- **EXERCISE DIRECTIONS**: Give the records again exactly, but drop the pictures.

- **DATA PROVIDED**:
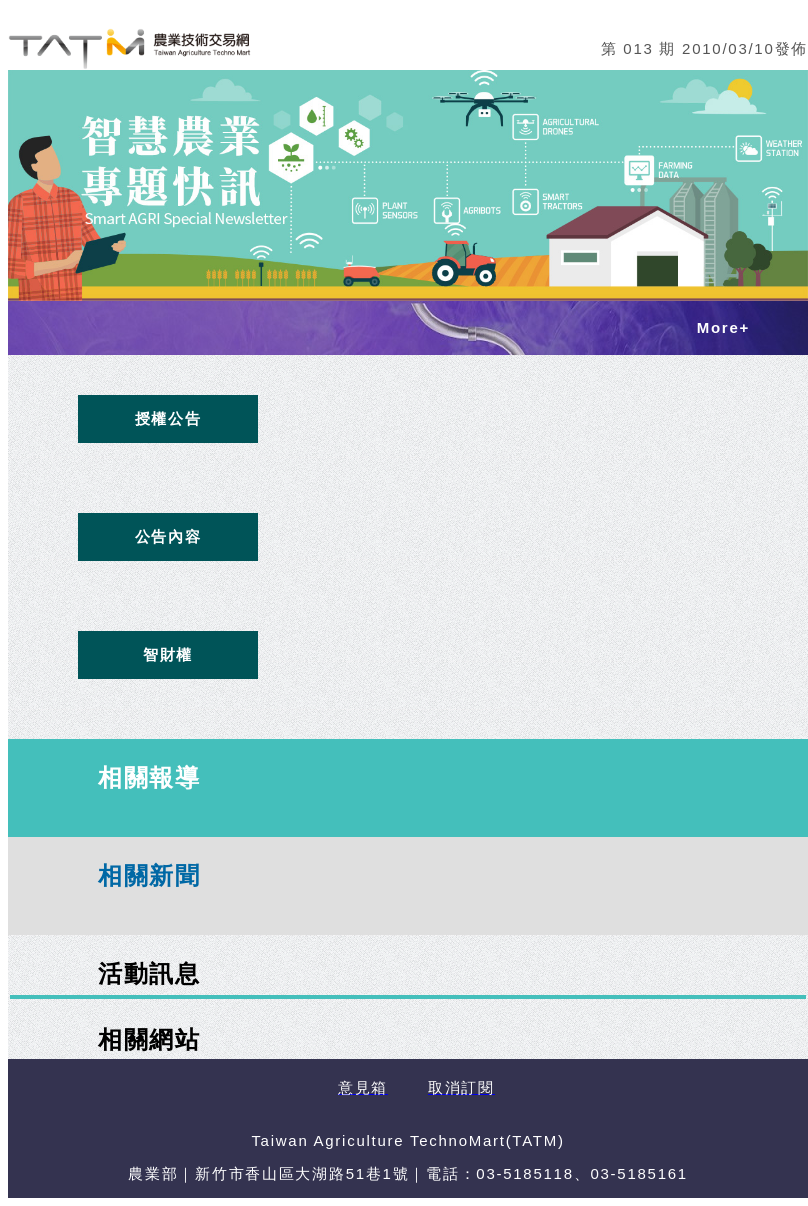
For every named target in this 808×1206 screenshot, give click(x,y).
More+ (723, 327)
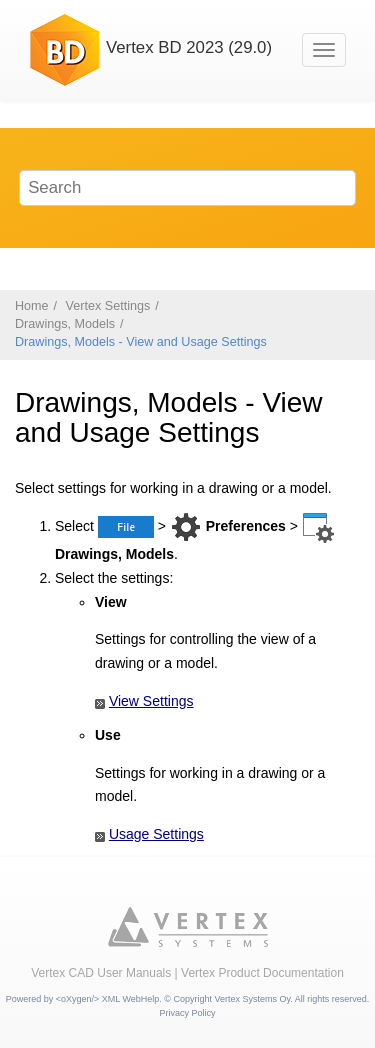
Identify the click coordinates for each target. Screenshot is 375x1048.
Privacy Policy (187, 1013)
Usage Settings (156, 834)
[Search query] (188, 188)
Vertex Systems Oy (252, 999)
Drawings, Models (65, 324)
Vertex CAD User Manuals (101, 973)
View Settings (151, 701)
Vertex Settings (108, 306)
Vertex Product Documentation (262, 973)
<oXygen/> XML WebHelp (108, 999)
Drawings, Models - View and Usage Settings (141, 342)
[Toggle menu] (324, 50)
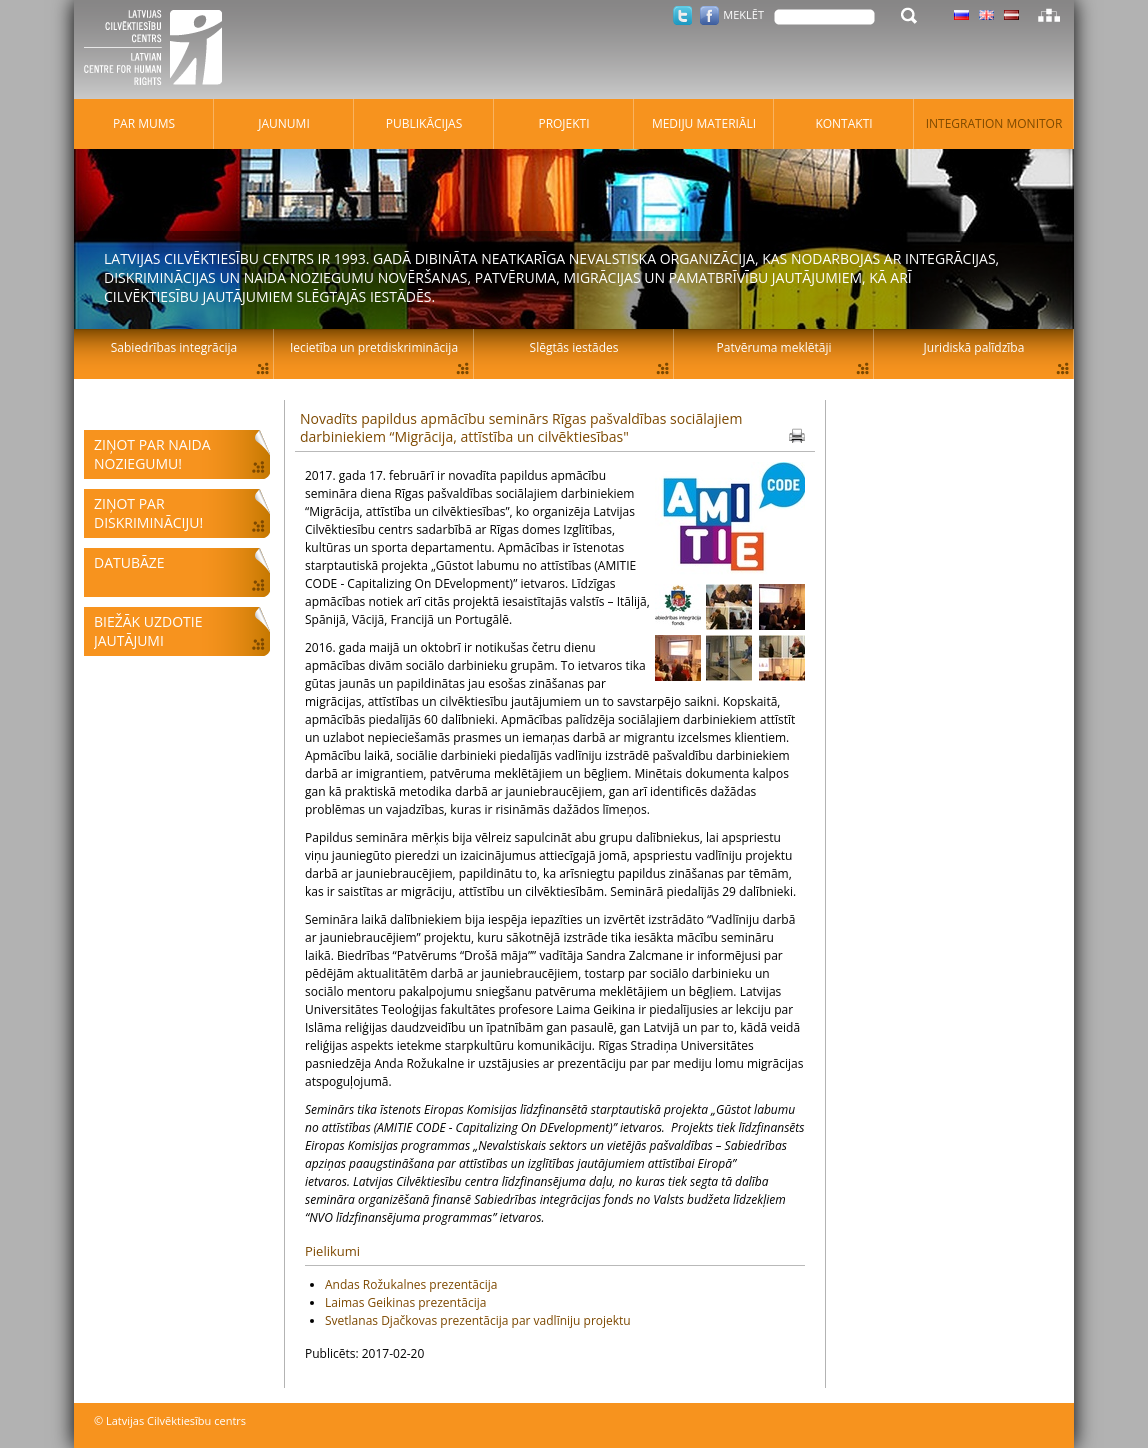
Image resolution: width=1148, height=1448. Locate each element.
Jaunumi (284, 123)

- **SOLUTION FOR THIS EXERCISE**:
For every named target in this 808×1206 screenshot, give click(x,y).
More+ (723, 327)
Identify the click coordinates for each target. Screenshot is 375x1048.
Privacy Policy (187, 1013)
Usage Settings (156, 834)
[Search query] (188, 188)
Vertex Systems Oy (252, 999)
Drawings, Models (65, 324)
Vertex CAD User Manuals (101, 973)
View Settings (151, 701)
Vertex Settings (108, 306)
Vertex Product Documentation (262, 973)
<oXygen/> XML WebHelp (108, 999)
Drawings, Models - View and Usage Settings (141, 342)
[Toggle menu] (324, 50)
Image resolution: width=1148, height=1448. Locate each element.
Jaunumi (284, 123)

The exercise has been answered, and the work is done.